## The problem
Repeat the records below exactly, from the first line through the line containing "người dùng và tuổi trong đó. Bây giờ chúng ta", and leave out any pictures.

*** Records provided

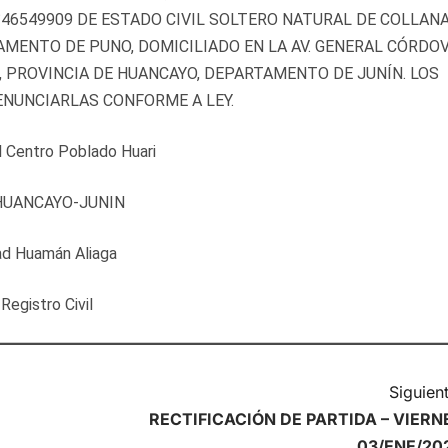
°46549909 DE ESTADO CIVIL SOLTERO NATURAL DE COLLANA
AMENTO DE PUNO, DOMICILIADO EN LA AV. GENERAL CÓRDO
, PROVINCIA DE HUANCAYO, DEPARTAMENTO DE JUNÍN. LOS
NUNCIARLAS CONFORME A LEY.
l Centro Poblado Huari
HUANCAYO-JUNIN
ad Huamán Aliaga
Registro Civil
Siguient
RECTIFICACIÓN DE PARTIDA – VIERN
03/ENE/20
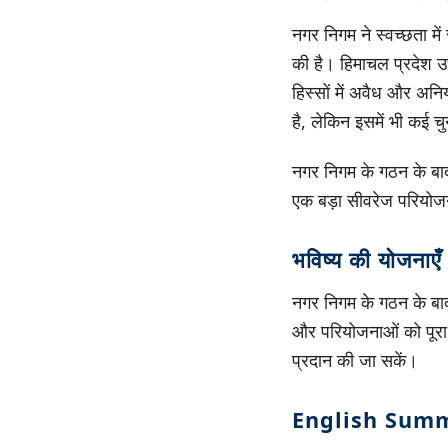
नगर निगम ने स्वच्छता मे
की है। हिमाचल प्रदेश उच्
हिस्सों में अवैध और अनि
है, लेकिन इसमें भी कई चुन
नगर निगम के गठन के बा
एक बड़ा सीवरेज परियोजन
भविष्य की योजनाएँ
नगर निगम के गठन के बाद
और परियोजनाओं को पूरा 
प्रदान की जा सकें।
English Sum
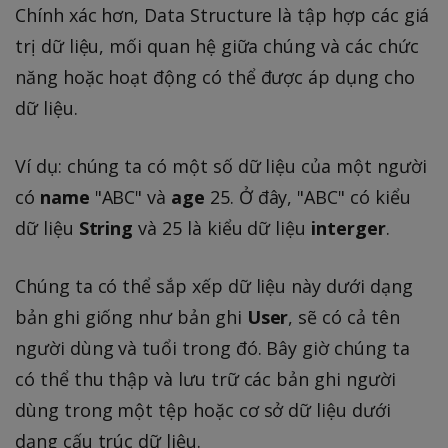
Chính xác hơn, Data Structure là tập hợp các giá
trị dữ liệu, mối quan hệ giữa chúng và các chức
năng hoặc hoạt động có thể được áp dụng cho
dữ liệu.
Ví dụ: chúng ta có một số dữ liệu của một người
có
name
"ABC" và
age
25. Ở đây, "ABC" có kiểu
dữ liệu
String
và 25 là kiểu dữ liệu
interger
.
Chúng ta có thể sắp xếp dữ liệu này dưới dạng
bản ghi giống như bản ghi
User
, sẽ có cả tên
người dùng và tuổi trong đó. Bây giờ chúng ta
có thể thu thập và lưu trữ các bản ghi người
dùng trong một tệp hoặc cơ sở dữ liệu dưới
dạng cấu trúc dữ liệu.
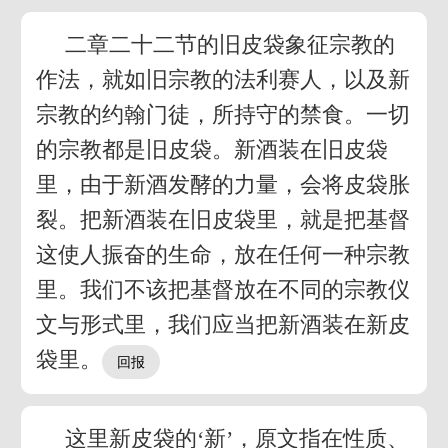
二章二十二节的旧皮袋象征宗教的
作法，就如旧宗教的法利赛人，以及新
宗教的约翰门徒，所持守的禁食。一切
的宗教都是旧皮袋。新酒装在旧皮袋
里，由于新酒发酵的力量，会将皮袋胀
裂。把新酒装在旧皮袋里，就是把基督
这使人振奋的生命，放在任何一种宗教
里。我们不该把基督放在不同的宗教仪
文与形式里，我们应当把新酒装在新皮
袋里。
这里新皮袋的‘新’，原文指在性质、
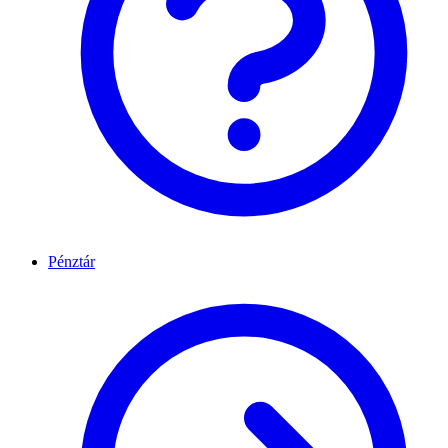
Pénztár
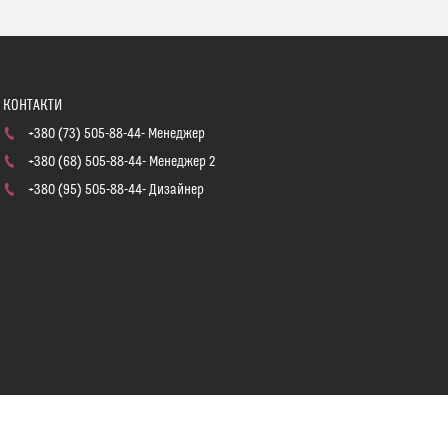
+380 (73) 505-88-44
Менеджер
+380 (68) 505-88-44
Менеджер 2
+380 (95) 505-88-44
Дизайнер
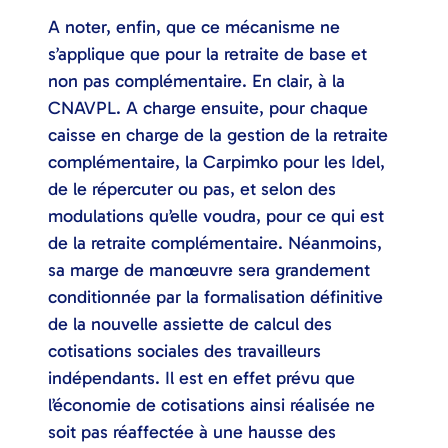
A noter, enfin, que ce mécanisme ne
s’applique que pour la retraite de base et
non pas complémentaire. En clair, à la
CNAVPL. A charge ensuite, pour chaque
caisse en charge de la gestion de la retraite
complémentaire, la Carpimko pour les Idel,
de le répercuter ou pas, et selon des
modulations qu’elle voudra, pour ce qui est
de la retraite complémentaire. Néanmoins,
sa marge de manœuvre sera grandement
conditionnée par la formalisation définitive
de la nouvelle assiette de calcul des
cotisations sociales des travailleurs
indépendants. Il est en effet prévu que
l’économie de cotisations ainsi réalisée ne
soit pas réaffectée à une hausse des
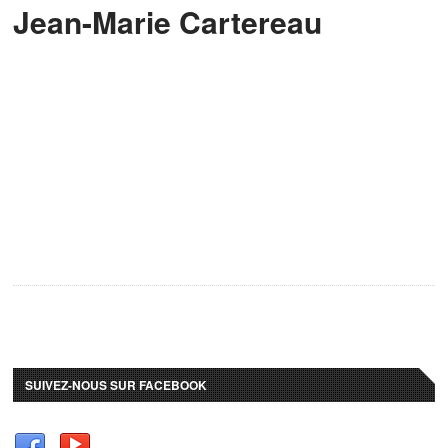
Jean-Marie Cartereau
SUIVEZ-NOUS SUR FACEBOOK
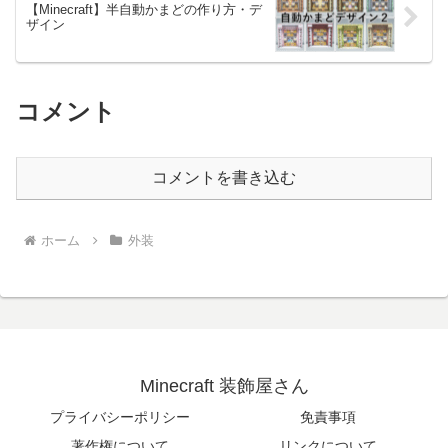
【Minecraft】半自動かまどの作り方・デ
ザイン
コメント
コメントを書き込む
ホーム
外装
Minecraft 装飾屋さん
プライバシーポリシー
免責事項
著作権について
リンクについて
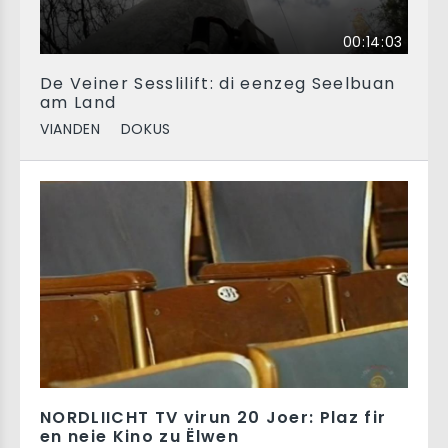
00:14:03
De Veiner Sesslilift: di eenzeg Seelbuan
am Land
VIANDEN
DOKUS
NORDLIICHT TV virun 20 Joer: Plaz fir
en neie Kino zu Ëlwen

******

## Exercise response
°46549909 DE ESTADO CIVIL SOLTERO NATURAL DE COLLANA
AMENTO DE PUNO, DOMICILIADO EN LA AV. GENERAL CÓRDO
, PROVINCIA DE HUANCAYO, DEPARTAMENTO DE JUNÍN. LOS
NUNCIARLAS CONFORME A LEY.
l Centro Poblado Huari
HUANCAYO-JUNIN
ad Huamán Aliaga
Registro Civil
Siguient
RECTIFICACIÓN DE PARTIDA – VIERN
03/ENE/20
नगर निगम ने स्वच्छता मे
की है। हिमाचल प्रदेश उच्
हिस्सों में अवैध और अनि
है, लेकिन इसमें भी कई चुन
नगर निगम के गठन के बा
एक बड़ा सीवरेज परियोजन
भविष्य की योजनाएँ
नगर निगम के गठन के बाद
और परियोजनाओं को पूरा 
प्रदान की जा सकें।
English Sum
Chính xác hơn, Data Structure là tập hợp các giá
trị dữ liệu, mối quan hệ giữa chúng và các chức
năng hoặc hoạt động có thể được áp dụng cho
dữ liệu.
Ví dụ: chúng ta có một số dữ liệu của một người
có
name
"ABC" và
age
25. Ở đây, "ABC" có kiểu
dữ liệu
String
và 25 là kiểu dữ liệu
interger
.
Chúng ta có thể sắp xếp dữ liệu này dưới dạng
bản ghi giống như bản ghi
User
, sẽ có cả tên
người dùng và tuổi trong đó. Bây giờ chúng ta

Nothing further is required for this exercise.